Not only did Pepper receive overwhelming negative reactions form the public, fellow YouTubers also spoke out against his actions. Friend and collaborator Mazzi Maz publicly said he thought Pepper had crossed a line with his new video, telling BBC News, “There are things you just don’t do. YouTube is a place where you can get ripped to shreds.” Maz added that, though he remains friends with Pepper, he won’t be collaborating with him again any time soon.

Other YouTubers, such as John Green, Tyler Oakley, Meghan Tonjes, Wil Wheaton, Nathan Z and Matthew Santoro signed an open letter to Pepper written by YouTube personality Laci Green.
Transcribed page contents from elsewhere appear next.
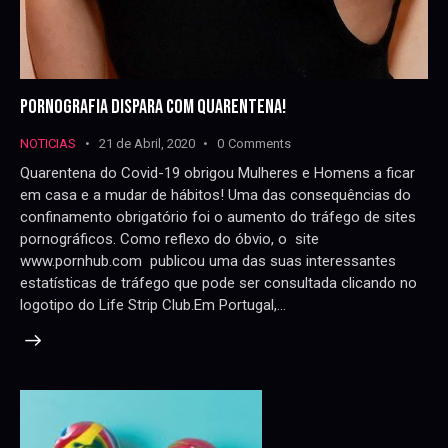
PORNOGRAFIA DISPARA COM QUARENTENA!
NOTICIAS
21 de Abril, 2020
0
Comments
Quarentena do Covid-19 obrigou Mulheres e Homens a ficar
em casa e a mudar de hábitos! Uma das consequências do
confinamento obrigatório foi o aumento do tráfego de sites
pornográficos. Como reflexo do óbvio, o site
www.pornhub.com publicou uma das suas interessantes
estatísticas de tráfego que pode ser consultada clicando no
logotipo do Life Strip Club.Em Portugal,…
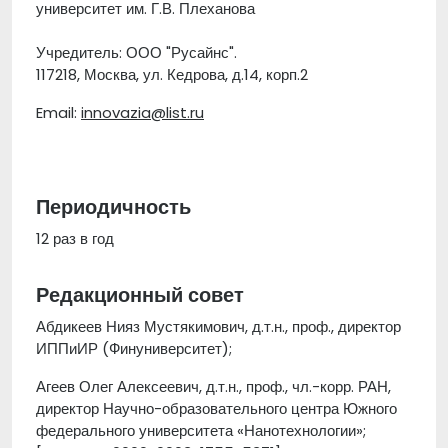
университет им. Г.В. Плеханова
Учредитель: ООО "Русайнс".
117218, Москва, ул. Кедрова, д.14, корп.2
Email:
innovazia@list.ru
Периодичность
12 раз в год
Редакционный совет
Абдикеев Нияз Мустякимович, д.т.н., проф., директор
ИППиИР (Финуниверситет);
Агеев Олег Алексеевич, д.т.н., проф., чл.-корр. РАН,
директор Научно-образовательного центра Южного
федерального университета «Нанотехнологии»;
In the letter, Green mentioned the trend of forcing women to be sexual in Pepper’s videos – one such video is titled “How to Pick Up Girls with a Lasso.”

“We are deeply disturbed by this trend and would like to ask you, from one creator to another, to please stop. Please stop violating women and making them uncomfortable on the street for views. Please stop physically restraining them and pressuring them to be sexual when they are uncomfortable. Please show some respect for women’s right to their own bodies. While it may seem like harmless fun, a simple prank, or a ‘social experiment,’ these videos encourage millions of young men and women to see this violation as a normal way to interact with women,” Green wrote.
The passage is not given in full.